Brief => Below are lines of data; restate word for word those running from the line containing "new experiences for creators and communities." to the line containing "unlimited and represents", inclusive, and no others.

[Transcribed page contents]
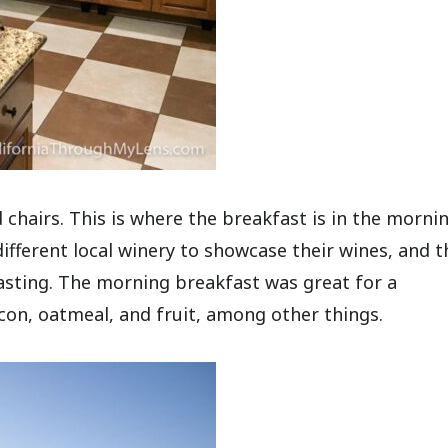
 chairs. This is where the breakfast is in the morni
different local winery to showcase their wines, and t
asting. The morning breakfast was great for a
acon, oatmeal, and fruit, among other things.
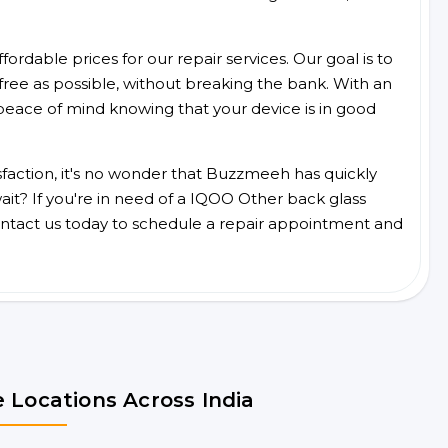
ordable prices for our repair services. Our goal is to
free as possible, without breaking the bank. With an
peace of mind knowing that your device is in good
faction, it's no wonder that Buzzmeeh has quickly
it? If you're in need of a IQOO Other back glass
ntact us today to schedule a repair appointment and
 Locations Across India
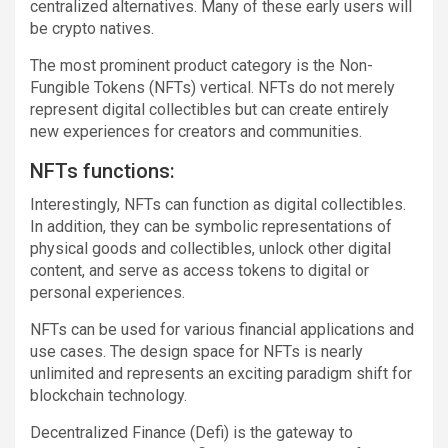
centralized alternatives. Many of these early users will
be crypto natives.
The most prominent product category is the Non-
Fungible Tokens (NFTs) vertical. NFTs do not merely
represent digital collectibles but can create entirely
new experiences for creators and communities.
NFTs functions:
Interestingly, NFTs can function as digital collectibles.
In addition, they can be symbolic representations of
physical goods and collectibles, unlock other digital
content, and serve as access tokens to digital or
personal experiences.
NFTs can be used for various financial applications and
use cases. The design space for NFTs is nearly
unlimited and represents an exciting paradigm shift for
blockchain technology.
Decentralized Finance (Defi) is the gateway to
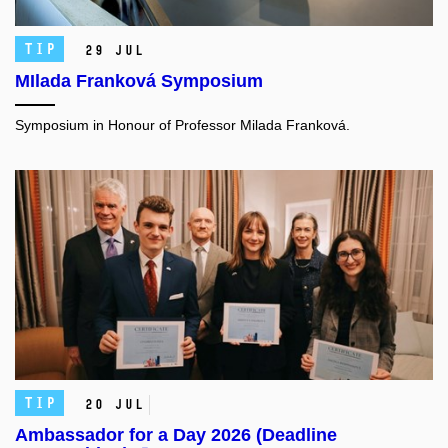
TIP
29 Jul
MIlada Franková Symposium
Symposium in Honour of Professor Milada Franková.
TIP
20 Jul
Ambassador for a Day 2026 (Deadline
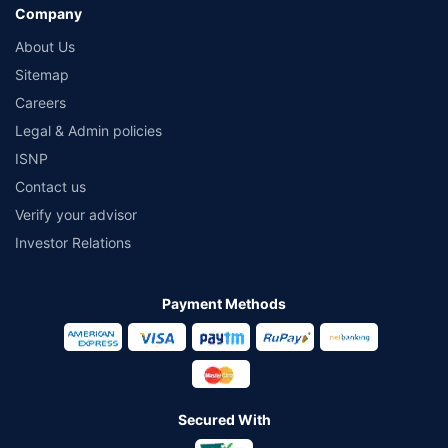
Company
About Us
Sitemap
Careers
Legal & Admin policies
ISNP
Contact us
Verify your advisor
Investor Relations
Payment Methods
Secured With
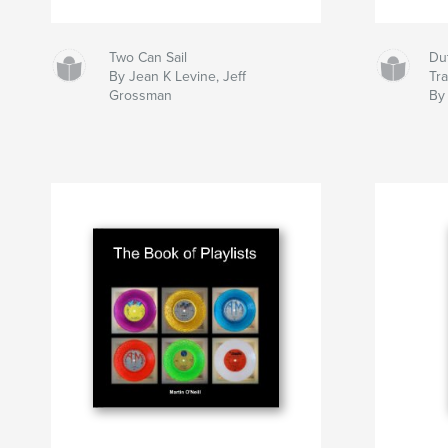
Two Can Sail
Dut
By Jean K Levine, Jeff
Tr
Grossman
By 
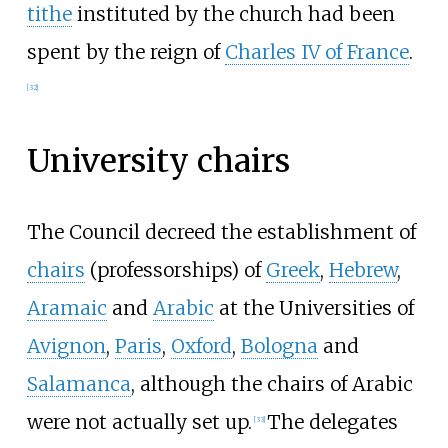
tithe
instituted by the church had been
spent by the reign of
Charles IV of France
.
[
32
]
University chairs
The Council decreed the establishment of
chairs
(professorships) of
Greek
,
Hebrew
,
Aramaic
and
Arabic
at the Universities of
Avignon
,
Paris
,
Oxford
,
Bologna
and
Salamanca
, although the chairs of Arabic
were not actually set up.
The delegates
[
33
]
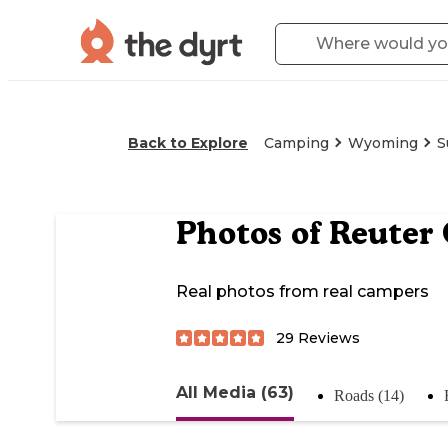
Back to Explore
Camping
Wyoming
S
Photos of
Reuter
Real photos from real campers
29
Reviews
All Media (63)
Roads (14)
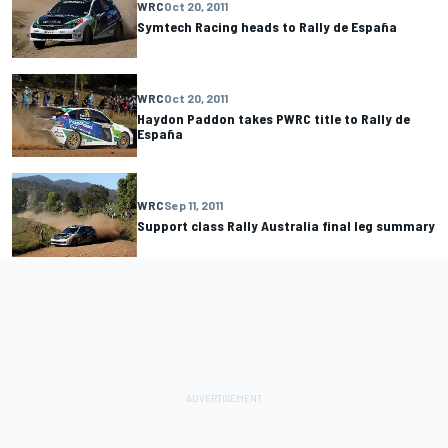
WRC
Oct 20, 2011
Symtech Racing heads to Rally de España
WRC
Oct 20, 2011
Haydon Paddon takes PWRC title to Rally de
España
WRC
Sep 11, 2011
Support class Rally Australia final leg summary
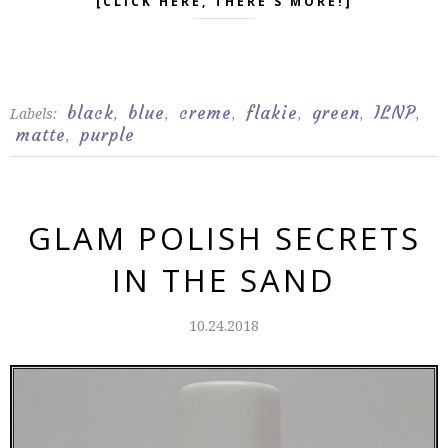
[CLICK HERE, THERE'S MORE!]
black
blue
creme
flakie
green
ILNP
Labels:
,
,
,
,
,
,
matte
purple
,
GLAM POLISH SECRETS
IN THE SAND
10.24.2018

Solution to this problem =>
new experiences for creators and communities.
NFTs functions:
Interestingly, NFTs can function as digital collectibles.
In addition, they can be symbolic representations of
physical goods and collectibles, unlock other digital
content, and serve as access tokens to digital or
personal experiences.
NFTs can be used for various financial applications and
use cases. The design space for NFTs is nearly
unlimited and represents an exciting paradigm shift for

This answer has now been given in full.